What happened was, I needed a small improvement to Expat, probably the most widely-used XML parsing engine on the planet, so I coded it up and sent off a PR and it’s now in release 2.3.0. There’s nothing terribly interesting about the problem or the solution, but it certainly made me think about coding and tooling and so on. (Warning: Of zero interest to anyone who isn’t a professional programmer.)

Back story · As I mentioned last month, I took a little programming job partly as a favor to a friend, of writing a parser to transmute a huge number of antique IBM GML files into XML. It wasn’t terribly hard but there was quite a bit of input variation so I couldn’t be confident unless I checked that every single output file was proper XML (“well-formed”, we XML geeks say).

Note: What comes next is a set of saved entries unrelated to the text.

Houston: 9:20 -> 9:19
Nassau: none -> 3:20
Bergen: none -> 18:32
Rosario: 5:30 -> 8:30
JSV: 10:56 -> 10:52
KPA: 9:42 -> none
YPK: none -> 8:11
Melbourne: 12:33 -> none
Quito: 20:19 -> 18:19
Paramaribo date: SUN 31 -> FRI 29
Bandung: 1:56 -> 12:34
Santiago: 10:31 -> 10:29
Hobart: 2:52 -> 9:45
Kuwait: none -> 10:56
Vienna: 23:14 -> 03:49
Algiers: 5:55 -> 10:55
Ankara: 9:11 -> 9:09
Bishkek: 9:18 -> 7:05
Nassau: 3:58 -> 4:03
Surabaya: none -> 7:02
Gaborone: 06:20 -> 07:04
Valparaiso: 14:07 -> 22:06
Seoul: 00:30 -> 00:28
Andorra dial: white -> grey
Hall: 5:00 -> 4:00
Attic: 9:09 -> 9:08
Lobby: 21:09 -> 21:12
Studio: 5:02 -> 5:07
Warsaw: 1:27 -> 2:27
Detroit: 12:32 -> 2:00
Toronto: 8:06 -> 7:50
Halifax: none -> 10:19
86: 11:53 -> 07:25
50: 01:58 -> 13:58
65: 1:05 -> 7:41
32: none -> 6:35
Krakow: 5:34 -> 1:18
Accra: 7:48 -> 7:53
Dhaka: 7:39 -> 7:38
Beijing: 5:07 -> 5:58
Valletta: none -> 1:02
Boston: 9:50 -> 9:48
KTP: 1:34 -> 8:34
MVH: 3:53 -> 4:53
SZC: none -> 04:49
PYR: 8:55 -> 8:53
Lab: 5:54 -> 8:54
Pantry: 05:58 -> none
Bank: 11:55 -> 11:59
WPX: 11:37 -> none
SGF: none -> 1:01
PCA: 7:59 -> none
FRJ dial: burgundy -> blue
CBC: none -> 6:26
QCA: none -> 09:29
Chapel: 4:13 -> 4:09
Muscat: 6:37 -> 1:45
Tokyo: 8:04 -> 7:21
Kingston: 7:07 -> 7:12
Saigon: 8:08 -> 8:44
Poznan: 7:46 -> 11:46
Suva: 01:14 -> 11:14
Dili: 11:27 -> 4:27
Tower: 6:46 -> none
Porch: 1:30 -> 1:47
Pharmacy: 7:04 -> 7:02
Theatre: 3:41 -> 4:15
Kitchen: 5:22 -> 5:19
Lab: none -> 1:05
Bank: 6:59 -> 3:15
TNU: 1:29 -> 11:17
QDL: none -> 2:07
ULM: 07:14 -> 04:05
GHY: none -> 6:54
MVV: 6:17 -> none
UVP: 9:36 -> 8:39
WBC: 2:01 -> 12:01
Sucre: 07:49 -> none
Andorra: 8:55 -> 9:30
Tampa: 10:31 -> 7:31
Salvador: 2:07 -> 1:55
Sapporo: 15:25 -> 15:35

Fortunately there’s an Expat-based command-line tool called xmlwf that can scan XML files for errors and produce useful human-readable complaints, and it operates at obscene speed. So what I wanted to do was run my parser over a few hundred GML files and then say, essentially, xmlwf * in the output directory.

Which didn’t work because, until very recently, xmlwf would just stop when it encountered the first non-well-formed file. So I added a -k option (“k” for “keep going”) so it could run over a thousand or so files and helpfully complain about the two that were broken.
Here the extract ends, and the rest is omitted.